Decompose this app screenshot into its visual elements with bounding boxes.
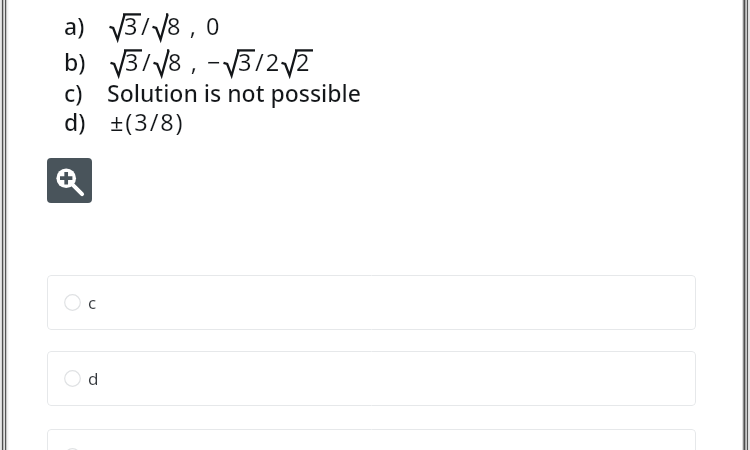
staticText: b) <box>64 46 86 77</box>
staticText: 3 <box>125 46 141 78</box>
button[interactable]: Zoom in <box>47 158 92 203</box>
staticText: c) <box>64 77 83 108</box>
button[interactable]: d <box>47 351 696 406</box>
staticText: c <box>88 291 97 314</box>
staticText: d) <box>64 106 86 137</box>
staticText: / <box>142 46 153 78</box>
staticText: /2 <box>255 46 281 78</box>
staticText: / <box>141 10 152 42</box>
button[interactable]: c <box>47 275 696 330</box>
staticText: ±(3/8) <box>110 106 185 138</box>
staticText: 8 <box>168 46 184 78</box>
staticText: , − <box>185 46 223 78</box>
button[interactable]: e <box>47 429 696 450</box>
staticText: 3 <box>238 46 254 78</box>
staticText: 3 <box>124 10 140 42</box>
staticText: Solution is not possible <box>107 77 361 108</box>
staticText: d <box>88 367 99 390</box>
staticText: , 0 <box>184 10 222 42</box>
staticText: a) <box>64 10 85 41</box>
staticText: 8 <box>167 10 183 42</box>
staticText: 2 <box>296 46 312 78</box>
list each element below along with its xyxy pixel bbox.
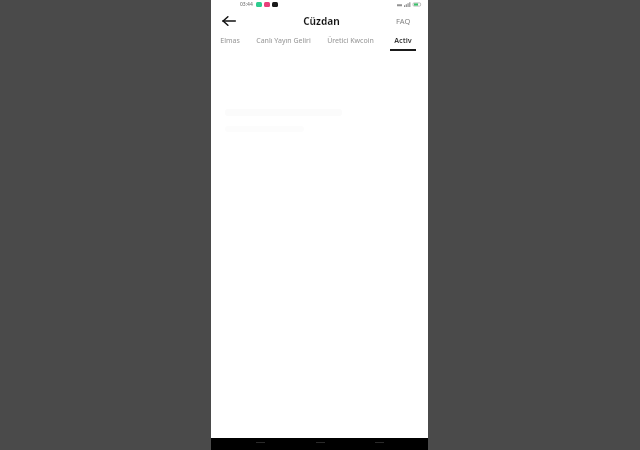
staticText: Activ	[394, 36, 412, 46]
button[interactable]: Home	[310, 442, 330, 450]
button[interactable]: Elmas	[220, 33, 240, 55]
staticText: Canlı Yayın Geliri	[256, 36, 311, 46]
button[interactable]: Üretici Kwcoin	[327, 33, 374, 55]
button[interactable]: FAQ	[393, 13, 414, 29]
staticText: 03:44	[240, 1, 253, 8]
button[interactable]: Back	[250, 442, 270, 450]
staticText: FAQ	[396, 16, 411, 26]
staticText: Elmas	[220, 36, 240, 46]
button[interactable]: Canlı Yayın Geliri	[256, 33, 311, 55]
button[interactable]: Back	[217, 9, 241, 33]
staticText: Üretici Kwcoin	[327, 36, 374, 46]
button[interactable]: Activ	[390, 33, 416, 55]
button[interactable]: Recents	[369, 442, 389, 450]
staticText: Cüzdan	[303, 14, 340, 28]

## Work request
Count how many lines of the entries include the string "Yayın". The number is the entire answer.

## Your response
2